Question

Solve the quadratic equation. $$x^{2}-4 x-6=0$$

Short answer

The solutions to the equation \( x^{2}-4x-6=0 \) are \( x=2+\sqrt{10} \) and \( x=2-\sqrt{10} \).

Step-by-step solution

Identify values of a, b and c

In the given equation \( x^{2}-4x-6=0 \), \( a=1 \), \( b=-4 \), and \( c=-6 \) are the coefficients of the quadratic equation.

Substitute values into the quadratic formula

Now, substitute the values of \( a \), \( b \), and \( c \) into the quadratic formula \( x=\frac{-b \pm \sqrt{b^{2}-4ac}}{2a} \).
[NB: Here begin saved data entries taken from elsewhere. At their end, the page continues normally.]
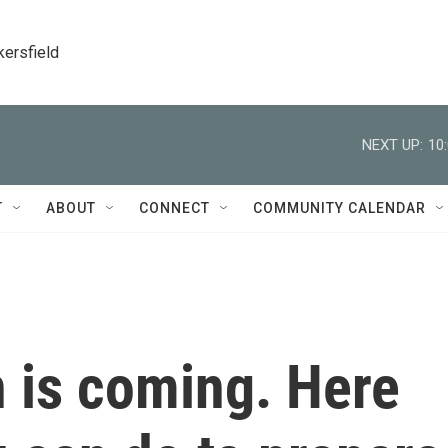
kersfield
NEXT UP:
10
T
ABOUT
CONNECT
COMMUNITY CALENDAR
 is coming. Here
So \( x=\frac{-(-4) \pm \sqrt{(-4)^{2}-4*1*(-6)}}{2*1} \).

Simplifying the expression

Simplifying the expression gives the solution \( x=\frac{4 \pm \sqrt{16+24}}{2} \). Which further simplifies to \( x=\frac{4 \pm \sqrt{40}}{2} \). After simplification, we get \( x=\frac{4 \pm 2\sqrt{10}}{2} \). This simplifies further to \( x= 2 \pm \sqrt{10} \). Thus, the roots of the given quadratic equation are \( x=2+\sqrt{10} \) and \( x=2-\sqrt{10} \).